§ **WHAT YOU HAVE TO DO**:
In the records below, some lines hold the word "Федерации". Copy each of those lines.

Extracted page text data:
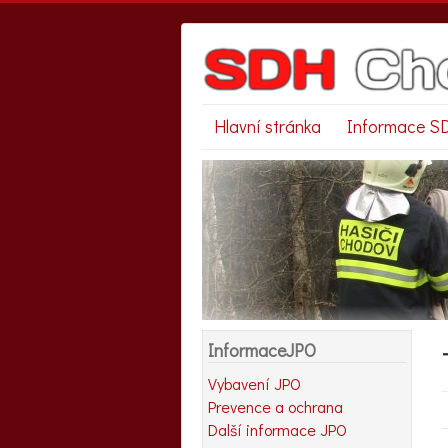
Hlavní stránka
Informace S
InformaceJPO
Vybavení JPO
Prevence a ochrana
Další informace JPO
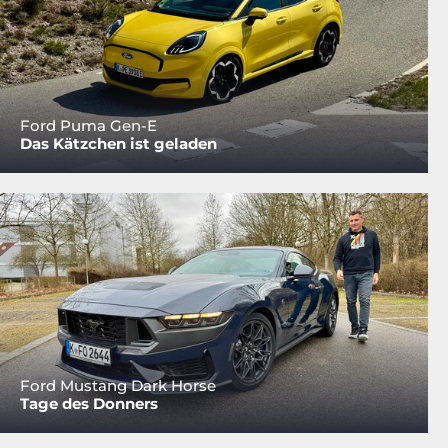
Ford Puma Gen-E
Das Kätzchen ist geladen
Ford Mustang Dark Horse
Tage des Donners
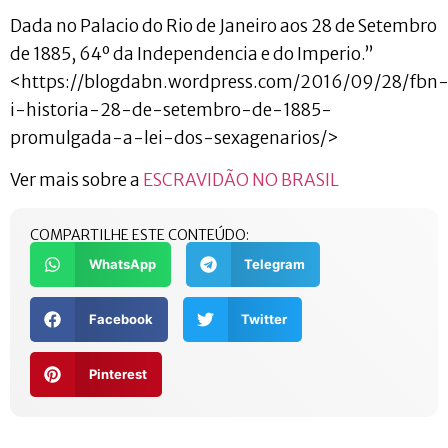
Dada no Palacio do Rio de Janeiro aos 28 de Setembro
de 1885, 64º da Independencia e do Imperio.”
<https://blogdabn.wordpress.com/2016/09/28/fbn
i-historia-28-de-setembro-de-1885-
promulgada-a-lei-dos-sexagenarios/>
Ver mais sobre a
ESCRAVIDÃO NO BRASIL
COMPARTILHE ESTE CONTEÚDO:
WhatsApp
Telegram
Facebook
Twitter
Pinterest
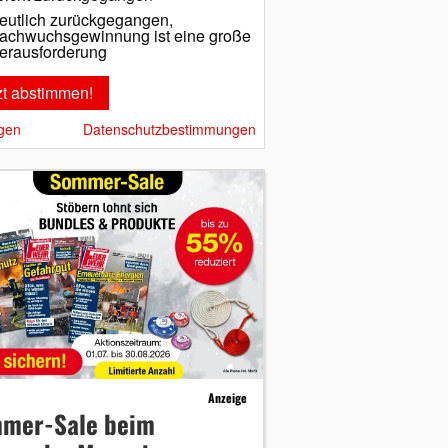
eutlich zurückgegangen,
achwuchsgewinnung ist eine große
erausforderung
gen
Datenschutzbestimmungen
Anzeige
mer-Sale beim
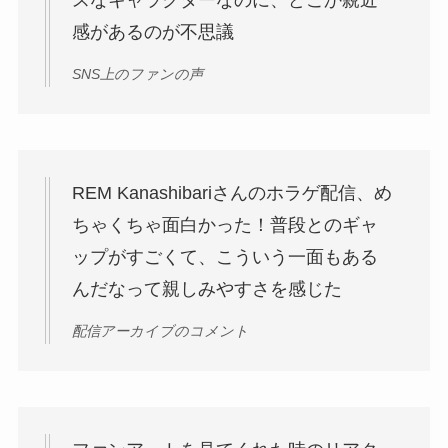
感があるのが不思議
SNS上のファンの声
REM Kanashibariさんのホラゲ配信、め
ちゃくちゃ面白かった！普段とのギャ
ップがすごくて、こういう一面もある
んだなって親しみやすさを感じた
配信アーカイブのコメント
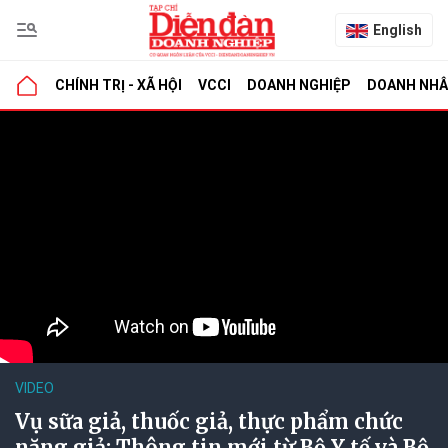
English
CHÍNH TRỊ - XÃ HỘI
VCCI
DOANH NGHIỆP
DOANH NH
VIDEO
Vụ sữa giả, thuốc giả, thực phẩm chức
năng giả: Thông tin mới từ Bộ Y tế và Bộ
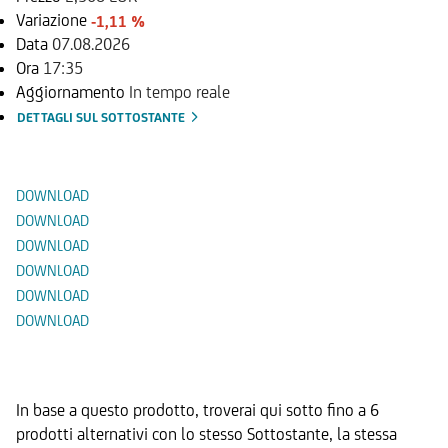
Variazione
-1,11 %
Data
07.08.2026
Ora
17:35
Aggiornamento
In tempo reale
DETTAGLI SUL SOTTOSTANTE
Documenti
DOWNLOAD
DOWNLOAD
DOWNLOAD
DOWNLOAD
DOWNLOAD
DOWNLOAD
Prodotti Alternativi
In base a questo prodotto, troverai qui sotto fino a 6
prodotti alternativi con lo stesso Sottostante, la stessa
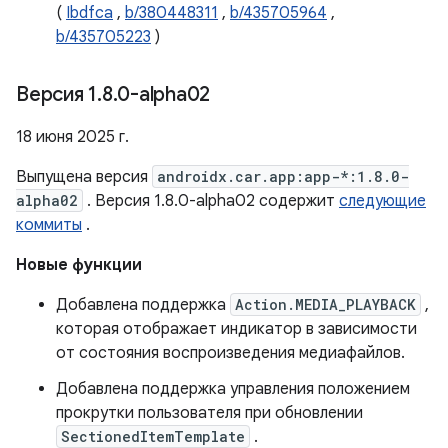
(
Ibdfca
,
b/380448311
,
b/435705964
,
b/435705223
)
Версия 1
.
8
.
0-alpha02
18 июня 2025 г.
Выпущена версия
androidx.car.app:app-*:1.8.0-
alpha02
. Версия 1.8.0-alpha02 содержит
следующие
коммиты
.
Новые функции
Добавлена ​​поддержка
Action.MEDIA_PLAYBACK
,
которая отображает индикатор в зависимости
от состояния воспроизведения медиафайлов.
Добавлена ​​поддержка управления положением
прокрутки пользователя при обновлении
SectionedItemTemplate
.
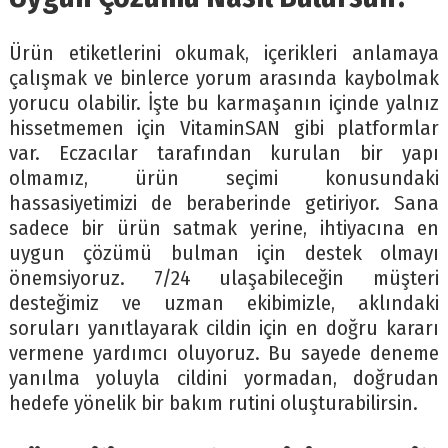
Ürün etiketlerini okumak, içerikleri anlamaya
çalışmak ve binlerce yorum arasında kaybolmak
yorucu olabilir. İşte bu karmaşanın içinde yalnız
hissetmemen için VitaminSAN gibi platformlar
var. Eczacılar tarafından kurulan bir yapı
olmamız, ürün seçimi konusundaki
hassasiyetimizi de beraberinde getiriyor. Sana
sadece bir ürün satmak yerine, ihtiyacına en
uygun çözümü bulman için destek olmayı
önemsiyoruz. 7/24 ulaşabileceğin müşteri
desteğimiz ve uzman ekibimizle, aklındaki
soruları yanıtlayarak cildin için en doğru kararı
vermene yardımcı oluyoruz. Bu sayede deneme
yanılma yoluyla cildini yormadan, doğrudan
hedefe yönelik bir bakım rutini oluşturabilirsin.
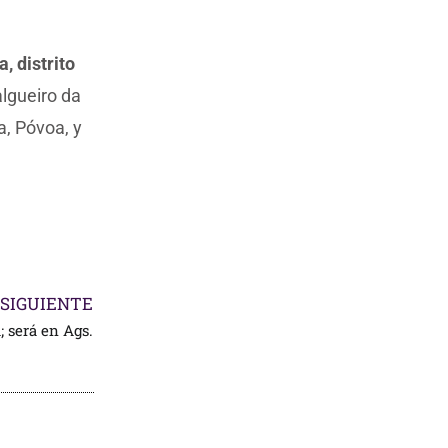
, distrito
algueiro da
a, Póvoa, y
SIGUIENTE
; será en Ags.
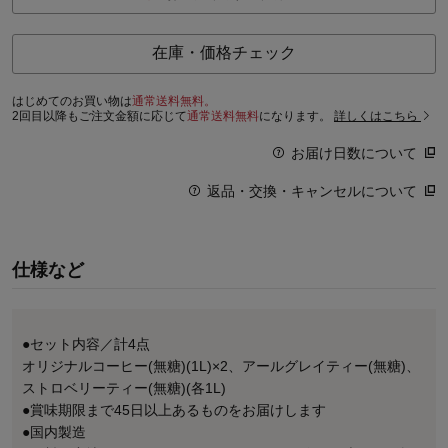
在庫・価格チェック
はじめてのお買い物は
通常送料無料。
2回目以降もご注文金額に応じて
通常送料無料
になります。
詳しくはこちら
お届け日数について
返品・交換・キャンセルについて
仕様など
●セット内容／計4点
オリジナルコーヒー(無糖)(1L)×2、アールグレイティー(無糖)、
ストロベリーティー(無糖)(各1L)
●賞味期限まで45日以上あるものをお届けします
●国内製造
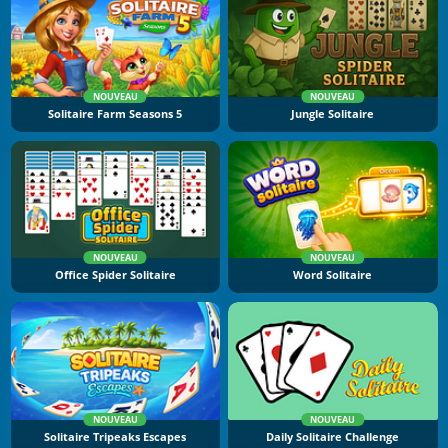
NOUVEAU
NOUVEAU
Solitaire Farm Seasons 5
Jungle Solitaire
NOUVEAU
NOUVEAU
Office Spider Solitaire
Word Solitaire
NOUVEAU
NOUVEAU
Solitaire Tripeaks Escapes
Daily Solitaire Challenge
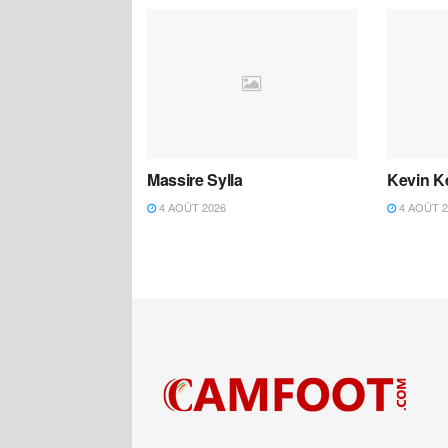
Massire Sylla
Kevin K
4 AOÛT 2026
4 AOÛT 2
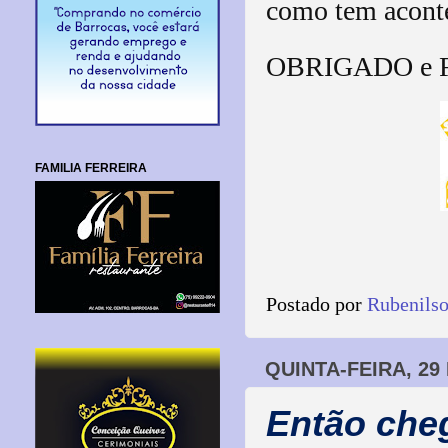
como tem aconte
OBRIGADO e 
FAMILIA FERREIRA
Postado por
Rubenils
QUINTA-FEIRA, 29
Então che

...

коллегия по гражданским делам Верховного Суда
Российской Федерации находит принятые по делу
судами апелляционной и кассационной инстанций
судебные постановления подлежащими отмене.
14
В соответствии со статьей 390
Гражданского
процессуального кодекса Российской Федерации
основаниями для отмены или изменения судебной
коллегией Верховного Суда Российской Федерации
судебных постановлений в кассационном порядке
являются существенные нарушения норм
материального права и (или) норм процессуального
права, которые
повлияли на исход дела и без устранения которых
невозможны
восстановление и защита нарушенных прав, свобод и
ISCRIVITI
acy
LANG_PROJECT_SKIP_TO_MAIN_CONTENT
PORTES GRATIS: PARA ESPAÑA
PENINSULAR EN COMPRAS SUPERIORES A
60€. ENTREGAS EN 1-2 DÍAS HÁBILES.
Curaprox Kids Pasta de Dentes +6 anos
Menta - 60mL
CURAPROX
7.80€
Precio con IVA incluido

* * *

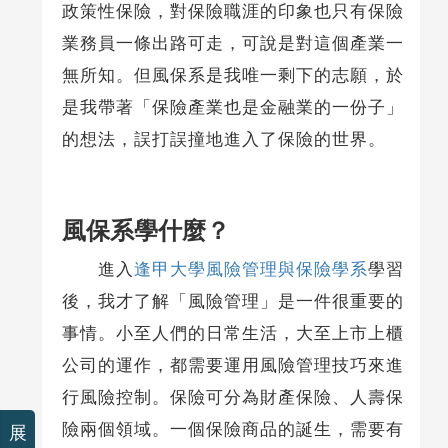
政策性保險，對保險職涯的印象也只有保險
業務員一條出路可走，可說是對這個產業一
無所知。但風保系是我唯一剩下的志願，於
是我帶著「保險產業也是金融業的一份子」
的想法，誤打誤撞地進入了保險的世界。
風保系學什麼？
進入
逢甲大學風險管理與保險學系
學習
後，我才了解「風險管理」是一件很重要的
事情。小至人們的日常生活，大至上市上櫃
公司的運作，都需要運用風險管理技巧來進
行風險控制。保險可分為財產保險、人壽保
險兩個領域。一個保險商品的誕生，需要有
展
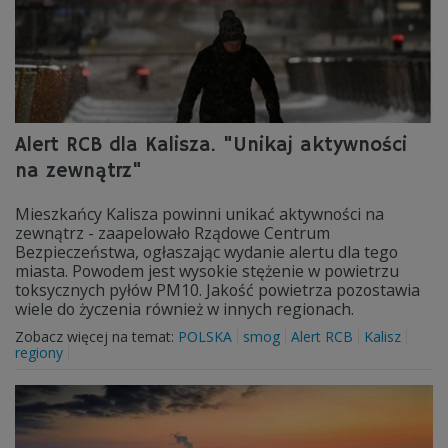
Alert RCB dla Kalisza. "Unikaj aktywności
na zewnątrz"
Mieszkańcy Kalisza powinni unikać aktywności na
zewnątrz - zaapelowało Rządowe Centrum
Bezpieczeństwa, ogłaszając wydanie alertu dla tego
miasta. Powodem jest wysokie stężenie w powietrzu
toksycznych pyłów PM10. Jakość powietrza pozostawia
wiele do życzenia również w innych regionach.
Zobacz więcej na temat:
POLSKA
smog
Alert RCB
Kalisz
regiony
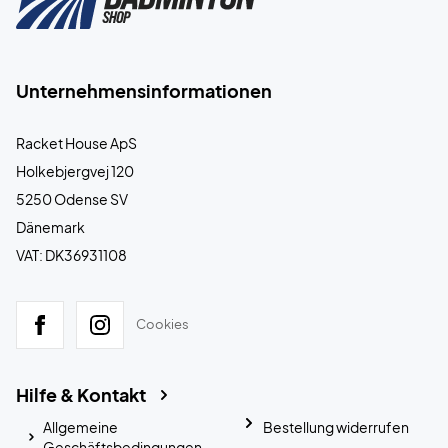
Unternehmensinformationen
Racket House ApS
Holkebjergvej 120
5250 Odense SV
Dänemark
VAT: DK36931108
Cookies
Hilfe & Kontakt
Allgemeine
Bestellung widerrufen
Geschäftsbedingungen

§ **SOLUTION FOR THIS EXERCISE**:
Российской Федерации находит принятые по делу
процессуального кодекса Российской Федерации
коллегией Верховного Суда Российской Федерации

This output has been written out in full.